What to produce
Return, from the listing below, every line that includes "Veepee".

── Recorded data

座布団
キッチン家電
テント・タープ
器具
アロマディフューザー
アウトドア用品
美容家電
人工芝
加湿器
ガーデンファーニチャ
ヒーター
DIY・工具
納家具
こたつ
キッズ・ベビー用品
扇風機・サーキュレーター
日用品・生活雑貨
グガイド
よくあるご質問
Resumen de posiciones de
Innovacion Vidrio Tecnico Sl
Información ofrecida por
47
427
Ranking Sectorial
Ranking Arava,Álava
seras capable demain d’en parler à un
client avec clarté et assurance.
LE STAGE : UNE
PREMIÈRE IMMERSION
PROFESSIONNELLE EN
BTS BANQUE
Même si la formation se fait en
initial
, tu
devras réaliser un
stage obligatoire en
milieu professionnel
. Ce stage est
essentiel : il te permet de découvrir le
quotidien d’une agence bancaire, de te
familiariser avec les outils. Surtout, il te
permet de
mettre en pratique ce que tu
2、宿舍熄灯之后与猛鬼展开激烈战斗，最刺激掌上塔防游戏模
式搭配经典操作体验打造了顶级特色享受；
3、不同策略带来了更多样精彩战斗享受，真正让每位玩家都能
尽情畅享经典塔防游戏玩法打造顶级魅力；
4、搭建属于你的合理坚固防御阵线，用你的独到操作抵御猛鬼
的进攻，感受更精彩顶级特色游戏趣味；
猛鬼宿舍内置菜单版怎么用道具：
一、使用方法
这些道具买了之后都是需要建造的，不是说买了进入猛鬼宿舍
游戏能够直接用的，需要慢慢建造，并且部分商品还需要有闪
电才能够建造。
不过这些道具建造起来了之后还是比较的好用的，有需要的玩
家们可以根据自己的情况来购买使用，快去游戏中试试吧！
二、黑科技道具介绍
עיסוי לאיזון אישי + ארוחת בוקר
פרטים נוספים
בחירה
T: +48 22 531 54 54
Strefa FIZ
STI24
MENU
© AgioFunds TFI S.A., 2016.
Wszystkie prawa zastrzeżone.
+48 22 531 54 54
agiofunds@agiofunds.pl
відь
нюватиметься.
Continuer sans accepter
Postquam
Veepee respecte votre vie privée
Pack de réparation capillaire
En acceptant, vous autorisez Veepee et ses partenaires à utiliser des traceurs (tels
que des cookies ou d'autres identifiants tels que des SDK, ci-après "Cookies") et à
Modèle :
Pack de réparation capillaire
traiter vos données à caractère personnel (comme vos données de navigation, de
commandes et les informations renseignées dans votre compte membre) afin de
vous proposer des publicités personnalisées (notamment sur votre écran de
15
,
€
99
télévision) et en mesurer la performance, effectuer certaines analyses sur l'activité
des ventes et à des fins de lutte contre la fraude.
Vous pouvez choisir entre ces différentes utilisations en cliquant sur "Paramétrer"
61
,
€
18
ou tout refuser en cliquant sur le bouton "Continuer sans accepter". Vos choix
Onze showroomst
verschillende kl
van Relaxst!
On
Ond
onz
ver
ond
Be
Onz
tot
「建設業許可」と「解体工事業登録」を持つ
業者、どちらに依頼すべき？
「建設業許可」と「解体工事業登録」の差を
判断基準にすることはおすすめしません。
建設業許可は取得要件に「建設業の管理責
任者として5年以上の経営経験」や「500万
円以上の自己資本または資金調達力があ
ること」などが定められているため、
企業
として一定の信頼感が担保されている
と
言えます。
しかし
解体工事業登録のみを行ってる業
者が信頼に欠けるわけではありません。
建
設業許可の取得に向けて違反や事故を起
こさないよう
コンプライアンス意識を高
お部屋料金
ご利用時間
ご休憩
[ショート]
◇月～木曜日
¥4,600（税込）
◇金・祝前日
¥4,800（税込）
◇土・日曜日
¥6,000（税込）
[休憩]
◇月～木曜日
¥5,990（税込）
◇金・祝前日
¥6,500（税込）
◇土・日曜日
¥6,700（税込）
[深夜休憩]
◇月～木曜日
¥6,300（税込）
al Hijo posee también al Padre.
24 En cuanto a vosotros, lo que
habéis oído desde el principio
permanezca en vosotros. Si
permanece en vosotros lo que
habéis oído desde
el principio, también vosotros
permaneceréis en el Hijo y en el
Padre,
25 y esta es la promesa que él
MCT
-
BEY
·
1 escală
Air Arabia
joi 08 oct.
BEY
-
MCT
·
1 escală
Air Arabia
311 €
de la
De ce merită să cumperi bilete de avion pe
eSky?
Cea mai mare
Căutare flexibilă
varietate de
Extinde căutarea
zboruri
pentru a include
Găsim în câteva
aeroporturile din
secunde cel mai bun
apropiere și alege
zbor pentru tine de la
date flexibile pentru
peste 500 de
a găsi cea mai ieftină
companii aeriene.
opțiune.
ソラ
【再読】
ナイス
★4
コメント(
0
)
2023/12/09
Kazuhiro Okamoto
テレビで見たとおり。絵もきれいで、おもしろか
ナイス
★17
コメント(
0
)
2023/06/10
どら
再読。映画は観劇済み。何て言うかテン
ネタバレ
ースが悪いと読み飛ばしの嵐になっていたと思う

────

Output
Veepee respecte votre vie privée
En acceptant, vous autorisez Veepee et ses partenaires à utiliser des traceurs (tels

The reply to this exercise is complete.